How times - and Australian team-mates - change for Sebastian Vettel. After going through the whole of 2013 undefeated against Mark Webber on race day when both Red Bulls made the chequered flag, Shanghai represented the second successive race in which the quadruple World Champion had been beaten by Daniel Ricciardo. The particularly eye-catching thing about the Chinese result was the gap between the two RB10s in fourth and fifth: 20 seconds in Ricciardo's favour, and this despite the Red Bull new boy initially dropping behind Vettel off the line. The history books show that Vettel has suffered only five heavier race-day defeats when both he and his team-mate have lasted the distance in his seven years in F1, but two of those to Webber in Malaysia 2012 (58 seconds) and Britain 2010 (37 seconds) owed more than a little to mitigating circumstances in the form of costly punctures for the German at both events. If those two races are discounted from the analysis, then it's only Germany 2011 (38 seconds), when Vettel, off-colour all weekend, spun mid-race, Spain 2010 (51 seconds) and Turkey 2007 (35 seconds) against Tonio Liuzzi at Toro Rosso in only his third F1 start when Vettel has trailed a team-mate by a bigger margin than we saw on Sunday. In that context, Ricciardo's performance becomes all the more impressive. And how much slower was Raikkonen than Alonso?

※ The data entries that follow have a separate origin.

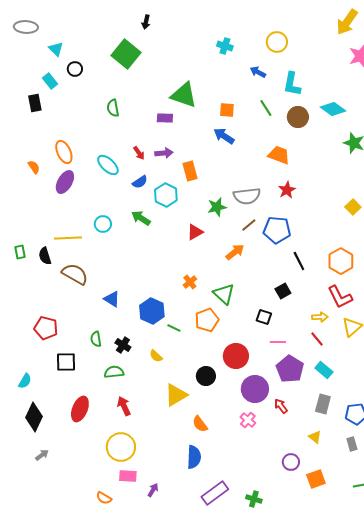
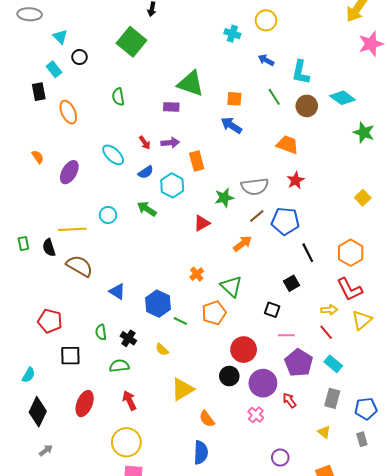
yellow circle: (277, 42) -> (266, 20), moved
orange ellipse: (64, 152) -> (68, 112), moved
black circle: (206, 376) -> (229, 376), moved
purple circle: (291, 462) -> (280, 458), moved

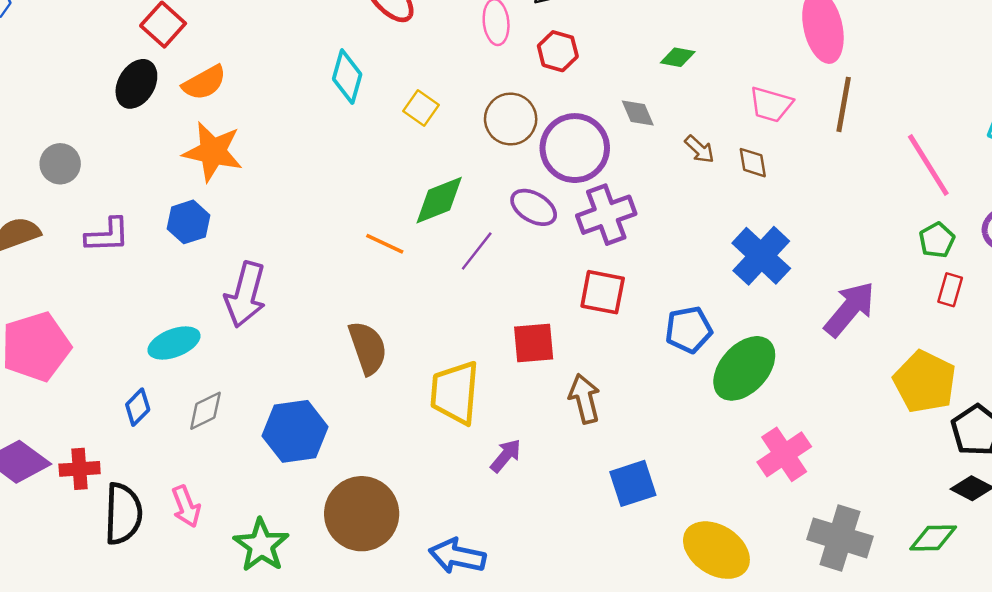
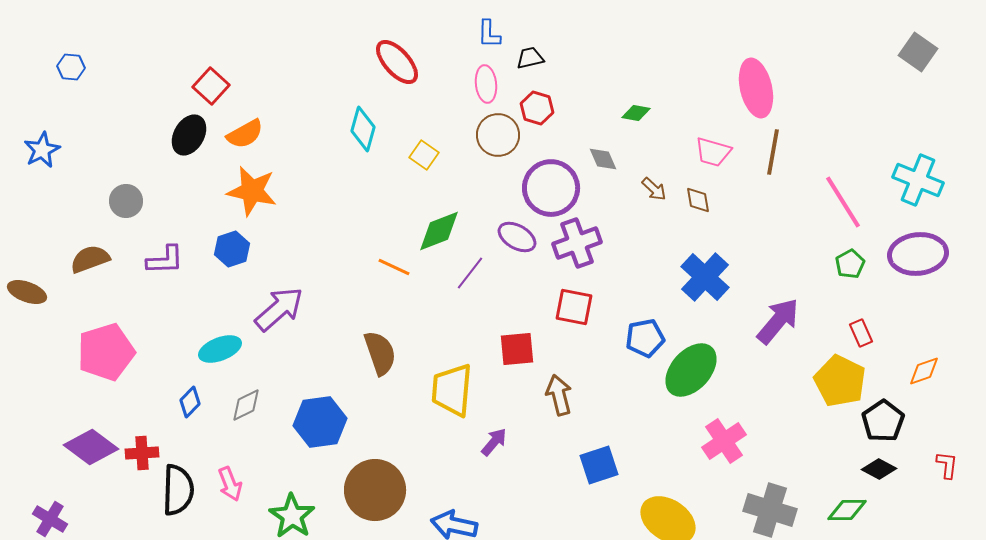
brown circle: (511, 119) -> (498, 135), moved
red rectangle: (950, 290) -> (861, 333), moved, turned -40
purple arrow: (245, 295) -> (279, 309), turned -146

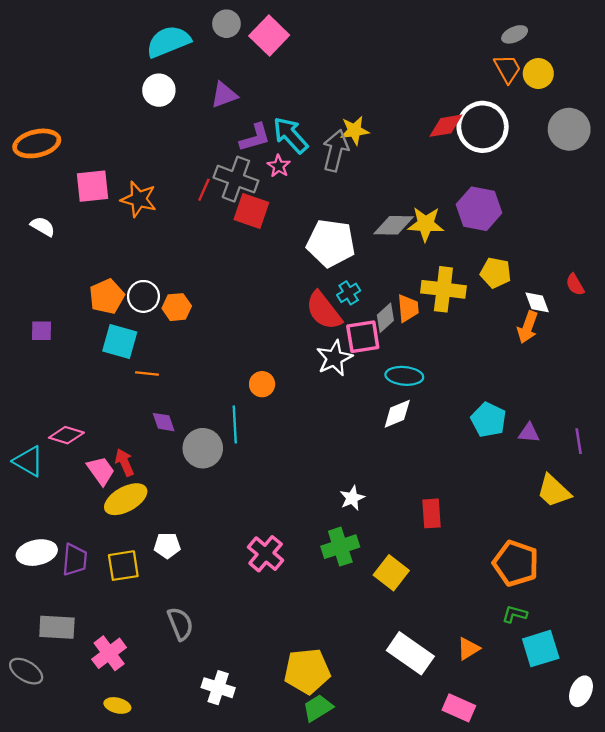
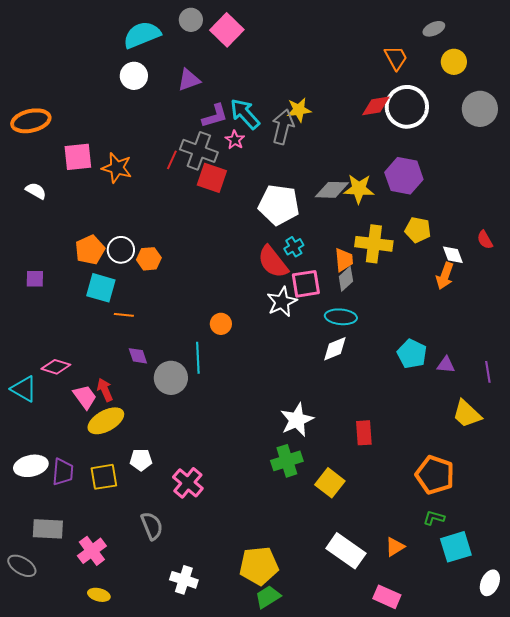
orange trapezoid: (507, 69) -> (396, 58), moved
gray diamond: (385, 318) -> (346, 279), moved
white star: (352, 498) -> (297, 420), size x1.6
pink cross: (266, 554) -> (188, 483), moved

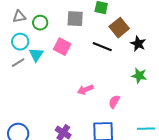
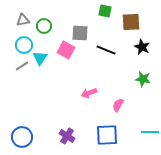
gray square: (75, 19) -> (80, 33), moved
brown square: (119, 28) -> (131, 22), moved, turned 36

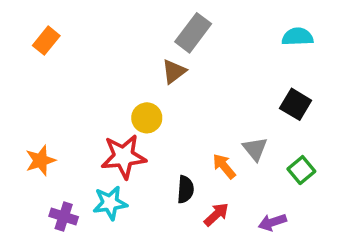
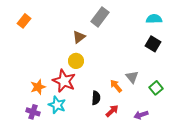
brown triangle: (174, 72) -> (79, 37), moved
black square: (296, 104) -> (153, 44), moved
red star: (124, 157) -> (64, 81), turned 30
orange star: (40, 160) -> (38, 87), moved
cyan star: (110, 203) -> (57, 105), turned 30

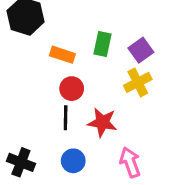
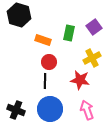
purple square: (141, 50) -> (94, 27), moved
red star: (102, 122) -> (80, 80), moved
blue circle: (73, 161) -> (50, 109), size x1.6

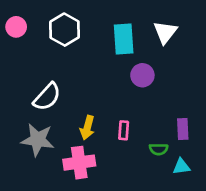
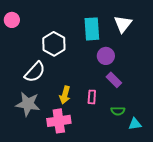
white hexagon: (65, 30) -> (54, 44), moved
purple rectangle: (183, 129) -> (114, 80), moved, turned -42

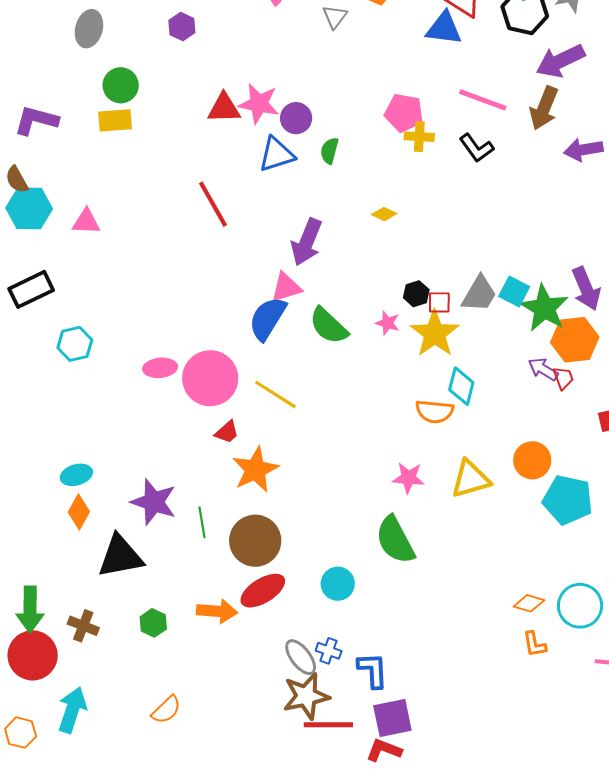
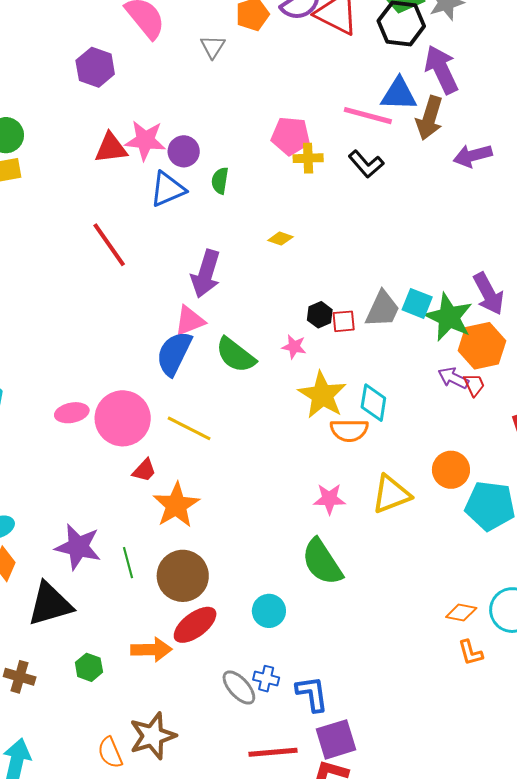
purple hexagon: (182, 27) -> (95, 67), moved, size x1.4
blue triangle: (444, 28) -> (399, 94), moved
purple arrow: (560, 61) -> (441, 69), turned 96
yellow star: (435, 333) -> (322, 395), moved
brown star: (306, 696) -> (153, 736), moved
orange semicircle: (166, 710) -> (110, 753), turned 116

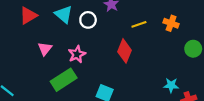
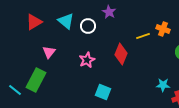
yellow line: (139, 24) -> (143, 36), moved
pink star: (77, 54) -> (87, 60), moved
green rectangle: (64, 80) -> (36, 80), moved, turned -30

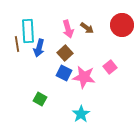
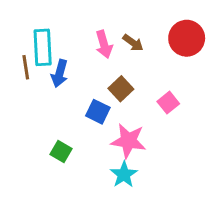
brown square: (65, 53) -> (121, 89), moved
pink star: (84, 77) -> (128, 141), moved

If the 20-second gap between the Red Bulls raised a few eyebrows, then the difference between the two Ferraris in Shanghai was an F1 chasm. While Fernando Alonso ran the dominant Mercedes cars closest and delivered Ferrari's first podium of the season, his fellow ex-World Champion team-mate Kimi Raikkonen, hampered by tyre warm-up problems in the chilly conditions after a generally disjointed weekend, finished eighth - a whopping 52 seconds behind the Spaniard. Their respective grid positions, fifth and 11th, always meant that any intra-team turnaround for Raikkonen on Sunday was always going to be difficult whatever happened and, although picking up two places on lap one, Kimi was already 11 seconds adrift of the fast-starting Alonso just five laps into the race. But that the gap grew to the best part of a minute over the next 50 laps despite Raikkonen not being particularly stuck in traffic, especially once past his old team-mate Romain Grosjean on lap 13, underlined the extent of his Shanghai struggle. During his 21-lap second stint Raikkonen didn't once lap quicker than 1:44.1 whereas Alonso only twice lapped as slow as that and that was when his medium rubber was 20 laps old and his second pitstop was imminent. As noted by the Finn himself post-race, his pace did briefly pick up at the start of the final stint and some initial laps in the 1:42s - including his fastest of 1:42.300, the eighth quickest of the GP - started to slowly reel in the Williams of Valtteri Bottas. However, by lap 38 the grip had gone again and Raikkonen was back in the 1:43s. He eventually finished in a relative no man's land - 21 seconds behind Bottas but six seconds clear of Sergio Perez's Force India. Kimi's assessment that "obviously there's a lot of work to do" reflected what has so far proved a disappointing return to Ferrari.